With the debate about offshore oil drilling never far off the minds of some in Congress, and the Senate nearing another round of debate on energy and climate legislation, NASA provides an unexpected lesson: A satellite photo of an oil slick in the Timor Sea, quite visible from space.
"An oil well in the Timor Sea northwest of Australia has been leaking for more than a week," according to the NASA Earth Observatory. "Operators continue to wait for a new rig to be brought to the site so that they can drill a relief well and cap the leaking one. This image from the Moderate Resolution Imaging Spectroradiometer (MODIS) on NASA’s Aqua satellite on August 30, 2009, shows the Timor Sea and what are probably oil slicks about (155 miles) northwest of Western Australia."

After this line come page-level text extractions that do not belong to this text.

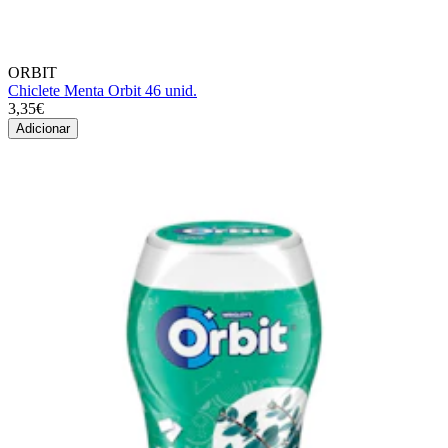
ORBIT
Chiclete Menta Orbit 46 unid.
3,35€
Adicionar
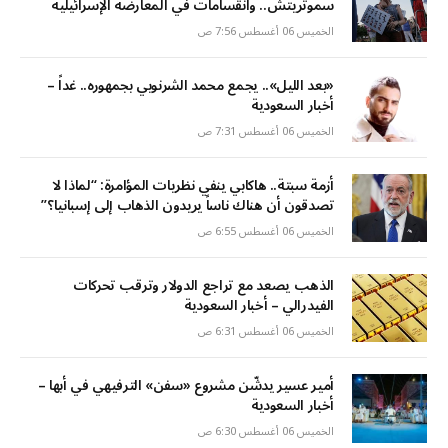
سموتريتش.. وانقسامات في المعارضة الإسرائيلية
الخميس 06 أغسطس 7:56 ص
«بعد الليل».. يجمع محمد الشرنوبي بجمهوره.. غداً –
أخبار السعودية
الخميس 06 أغسطس 7:31 ص
أزمة سبتة.. هاكابي ينفي نظريات المؤامرة: “لماذا لا
تصدقون أن هناك ناساً يريدون الذهاب إلى إسبانيا؟”
الخميس 06 أغسطس 6:55 ص
الذهب يصعد مع تراجع الدولار وترقب تحركات
الفيدرالي – أخبار السعودية
الخميس 06 أغسطس 6:31 ص
أمير عسير يدشّن مشروع «سفن» الترفيهي في أبها –
أخبار السعودية
الخميس 06 أغسطس 6:30 ص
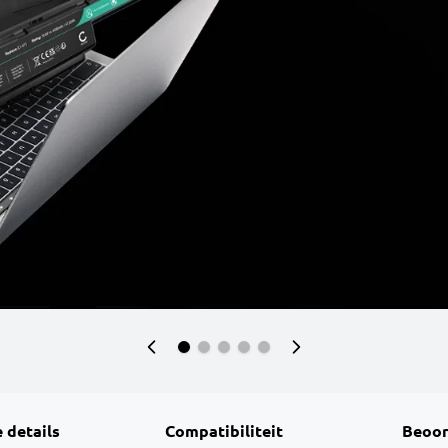
 details
Compatibiliteit
Beoor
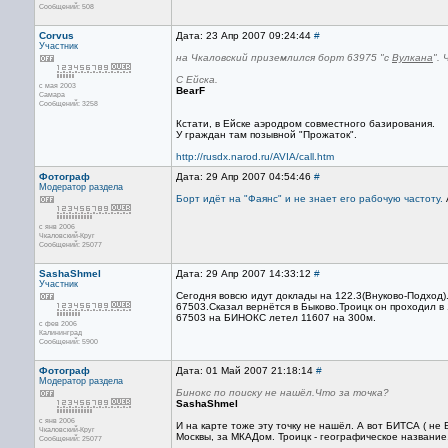
Сообщений: 508
Corvus
Дата: 23 Апр 2007 09:24:44
#
Участник
на Чкаловский приземлился борт 63975 "с
Вулкана
".
С Ейска.
с мая 2003
BearF
Самара
Сообщений: 3258
Кстати, в Ейске аэродром совместного базирования.
У граждан там позывной "Прожаток".
http://rusdx.narod.ru/AVIA/call.htm
Фотограф
Дата: 29 Апр 2007 04:54:46
#
Модератор раздела
Борт идёт на "Фаянс" и не знает его рабочую частоту.
с янв 2006
Чкаловский-Круг
Сообщений: 25077
SashaShmel
Дата: 29 Апр 2007 14:33:12
#
Участник
Сегодня вовсю идут доклады на 122.3(Внуково-Подход
67503.Сказал вернётся в Быково.Троицк он проходил в
67503 на БИНОКС летел 11607 на 300м.
с фев 2006
Калининград
Сообщений: 5900
Фотограф
Дата: 01 Май 2007 21:18:14
#
Модератор раздела
Бинокс по поиску не нашёл.Что за точка?
SashaShmel
с янв 2006
И на карте тоже эту точку не нашёл. А вот БИТСА ( не
Чкаловский-Круг
Москвы, за МКАДом. Троицк - географическое название
Сообщений: 25077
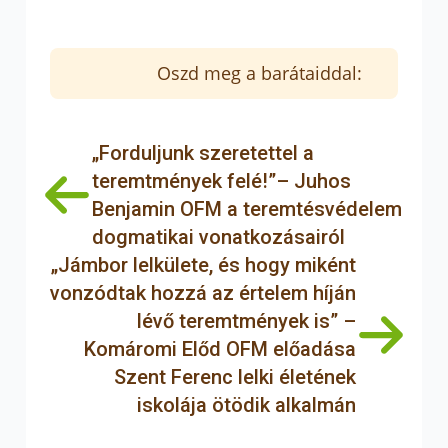
is megjelent 2019 júniusában.
A zalaegerszegi Jézus Szíve ferences
Oszd meg a barátaiddal:
plébániatemplomban ebben az évben június
7-én, Jézus Szentséges Szíve ünnepén egész
napos szentségimádást tartanak. Szentmisét
„Forduljunk szeretettel a
a megszokottól eltérően háromszor – reggel
teremtmények felé!”– Juhos
7 órakor, 12 órakor és 18 órakor – mutattak
Benjamin OFM a teremtésvédelem
be. A délben kezdődő szentmise előtt
rózsafüzér, az esti szentmiséhez hasonlóan
dogmatikai vonatkozásairól
pedig litániával is várták a híveket.
„Jámbor lelkülete, és hogy miként
vonzódtak hozzá az értelem híján
lévő teremtmények is” –
Komáromi Előd OFM előadása
Szent Ferenc lelki életének
iskolája ötödik alkalmán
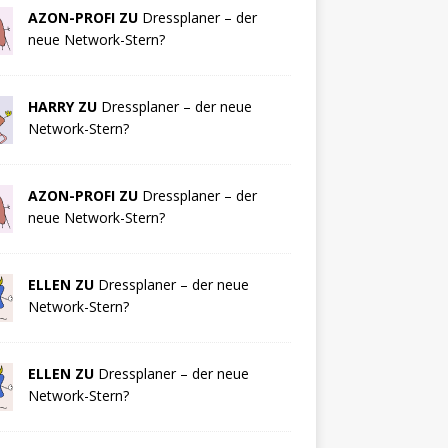
AZON-PROFI ZU
Dressplaner – der
neue Network-Stern?
HARRY ZU
Dressplaner – der neue
Network-Stern?
AZON-PROFI ZU
Dressplaner – der
neue Network-Stern?
ELLEN ZU
Dressplaner – der neue
Network-Stern?
ELLEN ZU
Dressplaner – der neue
Network-Stern?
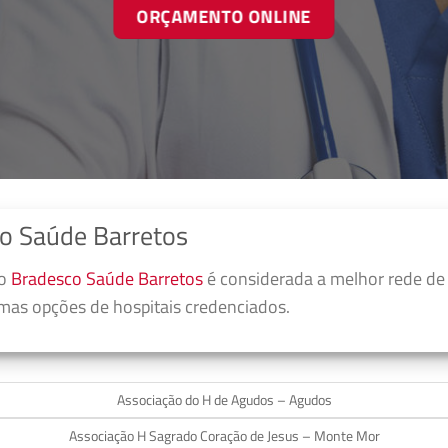
ORÇAMENTO ONLINE
o Saúde Barretos
no
Bradesco Saúde Barretos
é considerada a melhor rede de
umas opções de hospitais credenciados.
Associação do H de Agudos – Agudos
Associação H Sagrado Coração de Jesus – Monte Mor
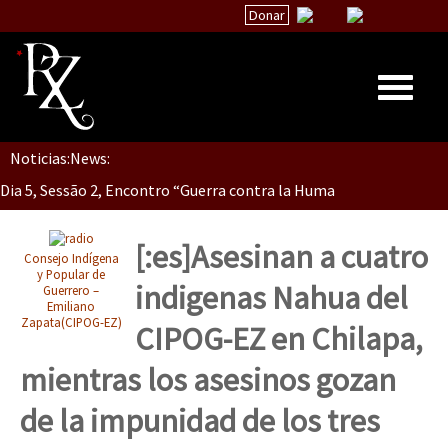
Donar
Dia 5, Sessão 2, Encontro “Guerra contra la Humanidad”
Noticias:
News:
Inicio
Dia 5, sessão 1, do Encontro “Guerra contra a Humanidade”(As pop
Quiénes Somos
La palabra del EZLN
[:es]Asesinan a cuatro
Consejo Indígena
Dia 4 – Encontro “Guerra contra a Humanidade” (As populações e 
Encuentros
y Popular de
indigenas Nahua del
Guerrero –
Emiliano
TEMAS
Zapata(CIPOG-EZ)
CIPOG-EZ en Chilapa,
Chiapas
Dia 3 do Encontro “Guerra contra a Humanidade”
mientras los asesinos gozan
México
de la impunidad de los tres
Latinoamérica
Dia 2 do Encontro “Guerra contra a Humanidad”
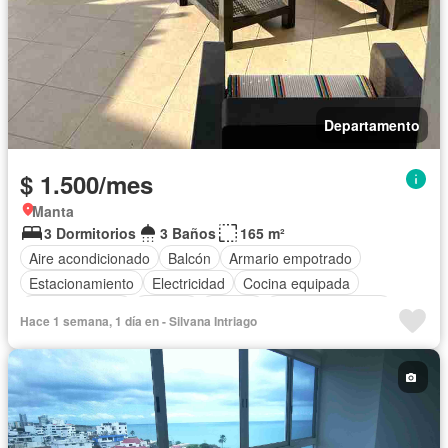
Departamento
$ 1.500/mes
Manta
3 Dormitorios
3 Baños
165 m²
Aire acondicionado
Balcón
Armario empotrado
Estacionamiento
Electricidad
Cocina equipada
Cocina integral
Internet
Jacuzzi
Vista panorámica
Hace 1 semana, 1 día en - Silvana Intriago
Terraza
Agua
Área para niños
Acceso para personas con discapacidad
Garita de guardianía
Gimnasio
Ascensor
Seguridad
Piscina
Cancha de tenis
Completamente amoblado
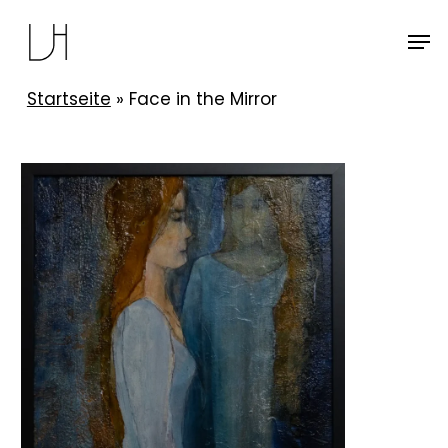
Skip
Men
to
Close
main
Menu
Startseite
»
Face in the Mirror
content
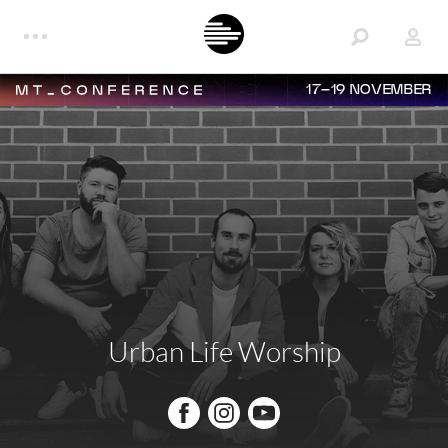
17–19 NOVEMBER
Urban Life Worship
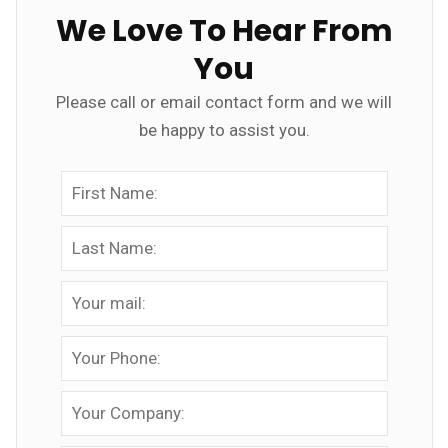
We Love To Hear From
You
Please call or email contact form and we will
be happy to assist you.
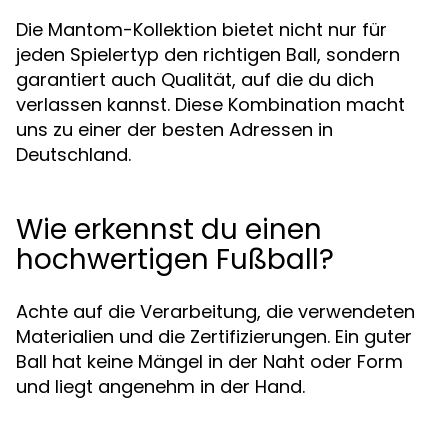
Die Mantom-Kollektion bietet nicht nur für
jeden Spielertyp den richtigen Ball, sondern
garantiert auch Qualität, auf die du dich
verlassen kannst. Diese Kombination macht
uns zu einer der besten Adressen in
Deutschland.
Wie erkennst du einen
hochwertigen Fußball?
Achte auf die Verarbeitung, die verwendeten
Materialien und die Zertifizierungen. Ein guter
Ball hat keine Mängel in der Naht oder Form
und liegt angenehm in der Hand.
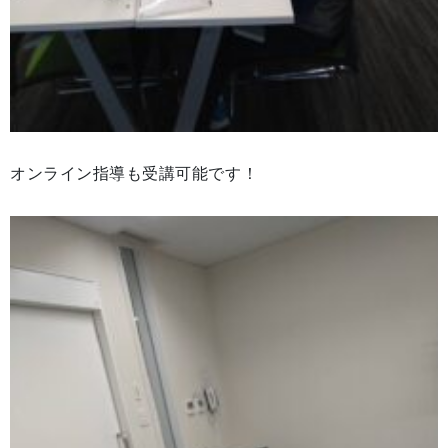
オンライン指導も受講可能です！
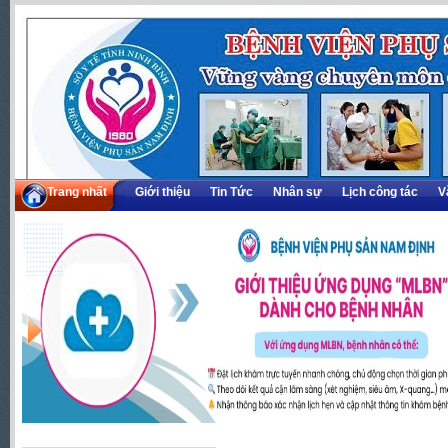
Trang nhất
Giới thiệu
Tin Tức
Nhân sự
Lịch công tác
V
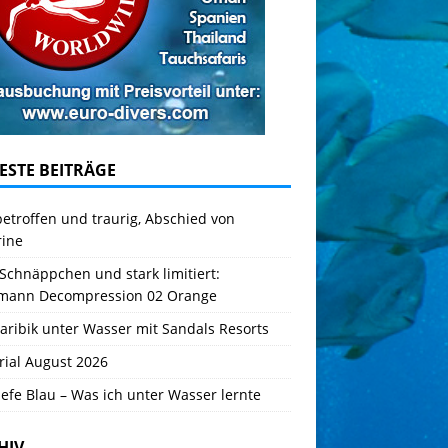
ESTE BEITRÄGE
betroffen und traurig, Abschied von
rine
Schnäppchen und stark limitiert:
mann Decompression 02 Orange
aribik unter Wasser mit Sandals Resorts
rial August 2026
iefe Blau – Was ich unter Wasser lernte
HIV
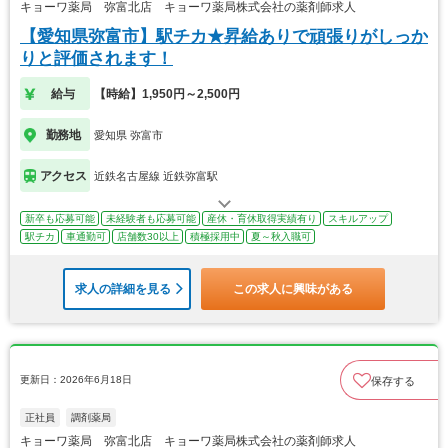
キョーワ薬局 弥富北店 キョーワ薬局株式会社の薬剤師求人
【愛知県弥富市】駅チカ★昇給ありで頑張りがしっか
りと評価されます！
給与
【時給】1,950円～2,500円
勤務地
愛知県 弥富市
アクセス
近鉄名古屋線 近鉄弥富駅
新卒も応募可能
未経験者も応募可能
産休・育休取得実績有り
スキルアップ
駅チカ
車通勤可
店舗数30以上
積極採用中
夏～秋入職可
求人の詳細を見る
この求人に興味がある
更新日：2026年6月18日
保存する
正社員
調剤薬局
キョーワ薬局 弥富北店 キョーワ薬局株式会社の薬剤師求人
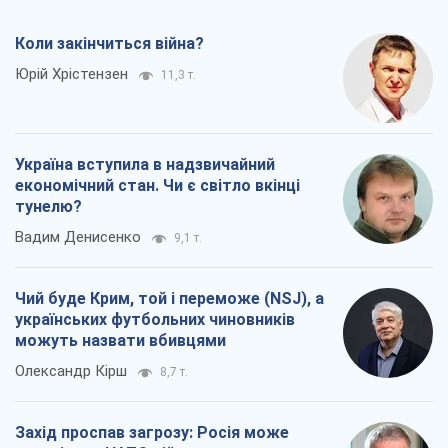
можуть назвати вбивцями
Олександр Кірш
8,7 т.
Захід проспав загрозу: Росія може
перевірити НАТО війною
Леонід Невзлін
9,3 т.
Всі думки
Про компанію
Команда
Правова інформація
Політика конфіденційності
Реклама на сайті
Документи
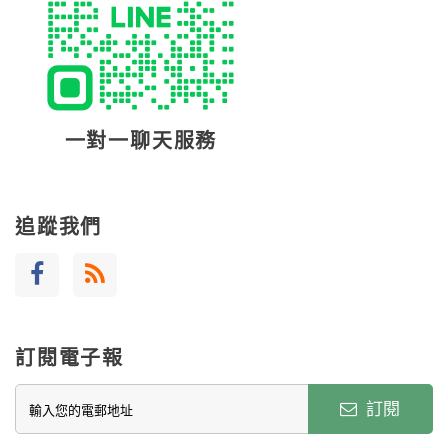
一對一聊天服務
追蹤我們
訂閱電子報
訂閱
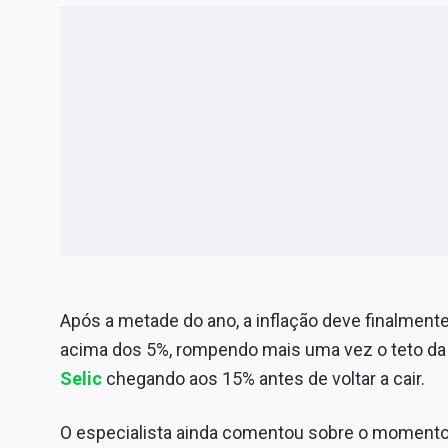
Após a metade do ano, a inflação deve finalment
acima dos 5%, rompendo mais uma vez o teto da
Selic
chegando aos 15% antes de voltar a cair.
O especialista ainda comentou sobre o momento d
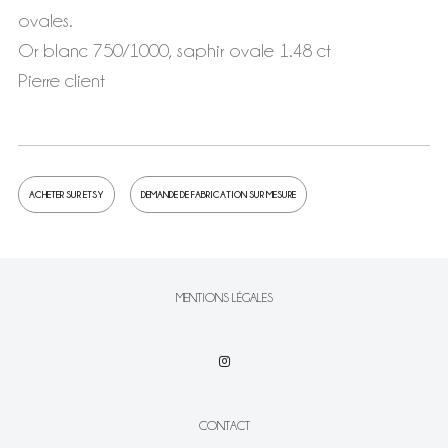
ovales.
Or blanc 750/1000, saphir ovale 1.48 ct
Pierre client
ACHETER SUR ETSY
DEMANDE DE FABRICATION SUR MESURE
MENTIONS LÉGALES
CONTACT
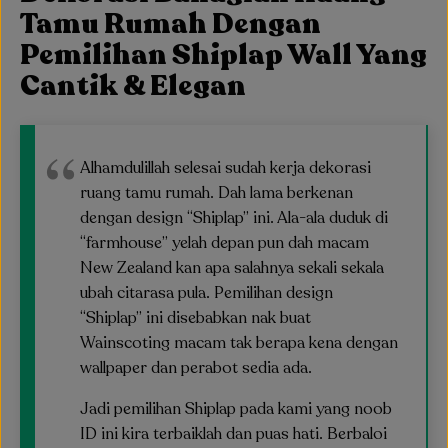
Tamu Rumah Dengan
Pemilihan Shiplap Wall Yang
Cantik & Elegan
Alhamdulillah selesai sudah kerja dekorasi
ruang tamu rumah. Dah lama berkenan
dengan design “Shiplap” ini. Ala-ala duduk di
“farmhouse” yelah depan pun dah macam
New Zealand kan apa salahnya sekali sekala
ubah citarasa pula. Pemilihan design
“Shiplap” ini disebabkan nak buat
Wainscoting macam tak berapa kena dengan
wallpaper dan perabot sedia ada.
Jadi pemilihan Shiplap pada kami yang noob
ID ini kira terbaiklah dan puas hati. Berbaloi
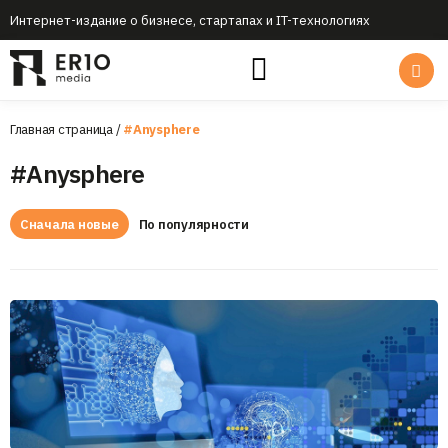
Интернет-издание о бизнесе, стартапах и IT-технологиях
Главная страница
/
#Anysphere
#Anysphere
Сначала новые
По популярности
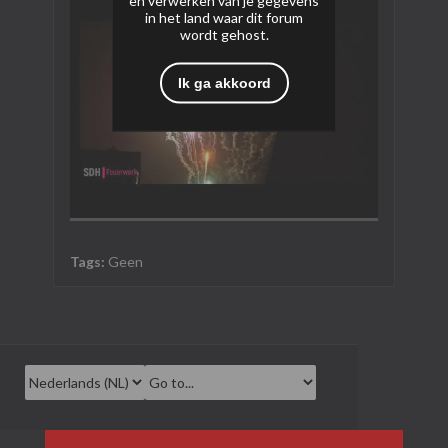
en verwerken van je gegevens
in het land waar dit forum
wordt gehost.
Ik ga akkoord
Tags:
Geen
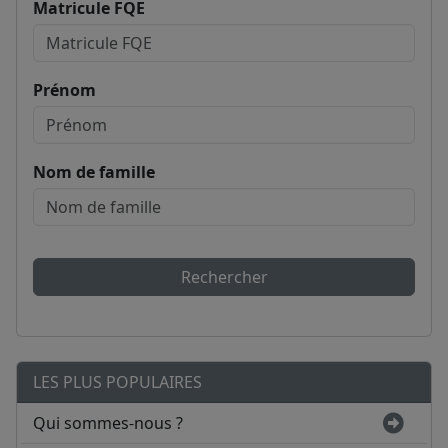
Matricule FQE
Prénom
Nom de famille
Rechercher
LES PLUS POPULAIRES
Qui sommes-nous ?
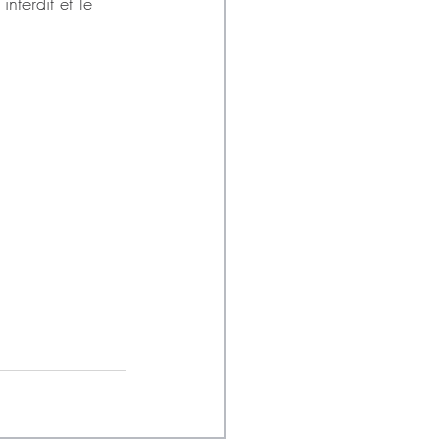
nterdit et le 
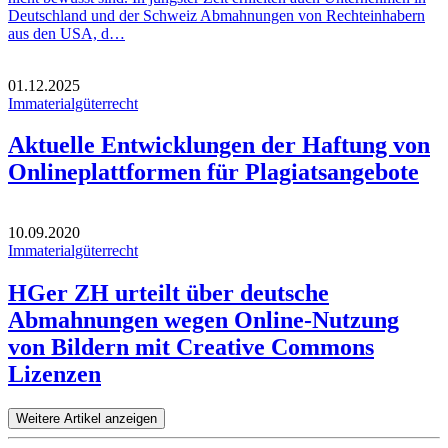
Deutschland und der Schweiz Abmahnungen von Rechteinhabern
aus den USA, d…
01.12.2025
Immaterialgüterrecht
Aktuelle Entwicklungen der Haftung von
Onlineplattformen für Plagiatsangebote
10.09.2020
Immaterialgüterrecht
HGer ZH urteilt über deutsche
Abmahnungen wegen Online-Nutzung
von Bildern mit Creative Commons
Lizenzen
Weitere Artikel anzeigen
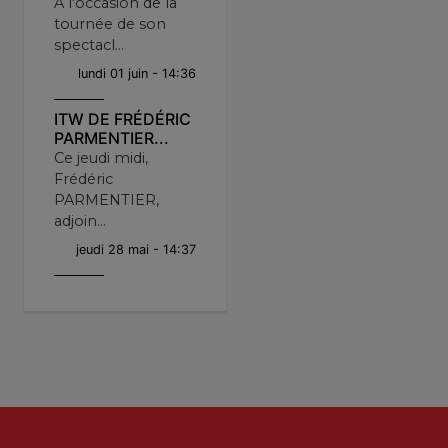
A l'occasion de la
tournée de son
spectacl...
lundi 01 juin - 14:36
ITW DE FRÉDÉRIC
PARMENTIER...
Ce jeudi midi,
Frédéric
PARMENTIER,
adjoin...
jeudi 28 mai - 14:37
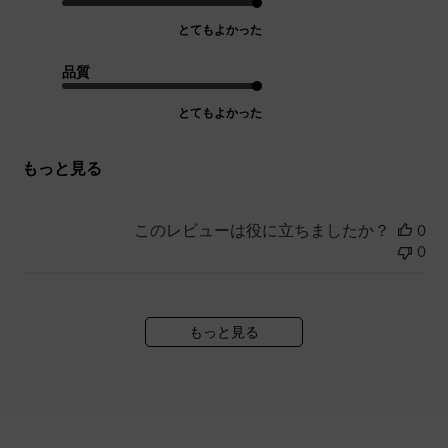
とてもよかった
品質
とてもよかった
もっと見る
このレビューは役に立ちましたか？
0
0
もっと見る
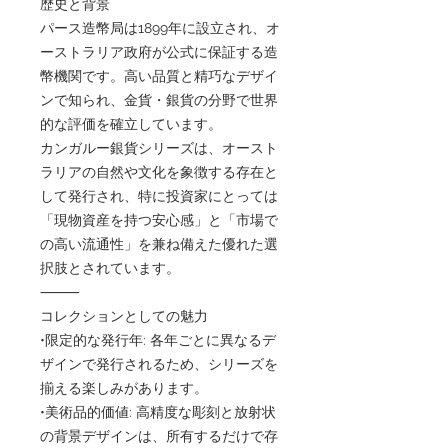
歴史と背景
パース造幣局は1899年に設立され、オ
ーストラリア政府が公式に保証する造
幣機関です。高い品質と精巧なデザイ
ンで知られ、金貨・銀貨の分野で世界
的な評価を確立しています。
カンガルー銀貨シリーズは、オースト
ラリアの自然や文化を象徴する存在と
して発行され、特に投資家にとっては
「現物資産を持つ安心感」と「市場で
の高い流通性」を兼ね備えた優れた選
択肢とされています。
⸻
コレクションとしての魅力
•限定的な発行年: 各年ごとに異なるデ
ザインで発行されるため、シリーズを
揃える楽しみがあります。
•美術品的価値: 高精度な彫刻と放射状
の背景デザインは、所有するだけで存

Oil slicks are typically all but invisible. The dark oil matches the dark water too closely for a jaw-dropping image that illustrates the extent of pollution from spills. The key to capturing this image, according to NASA, is "sunglint":
"Sunglint is the mirror-like reflection of the Sun off the water. If the ocean were as smooth as a mirror, a sequence of nearly perfect reflections of the Sun would appear in a line along the track of the satellite’s orbit (Aqua orbits roughly south to north over the daylight side of the Earth). Because the ocean is never perfectly smooth or calm, however, the Sun’s reflection gets blurred as the light is scattered in all directions by waves. The blurred reflection gives the ocean surface a washed out appearance—the sunglint region.
"An oil slick dampens waves on the water’s surface, changing the way it reflects light. The smoothing of the waves can make the oil-covered parts of the sunglint area more or less reflective than surrounding waters (depending on the exact location within the sunglint area and the sensor’s viewing angle). In this image, captured on August 30, 2009, the dark patches in the water at the eastern edge of the sunglint are likely oil slicks; they are similar in appearance to other slicks that have been detected in MODIS images, and they are in the correct location (near the leaking oil rig)."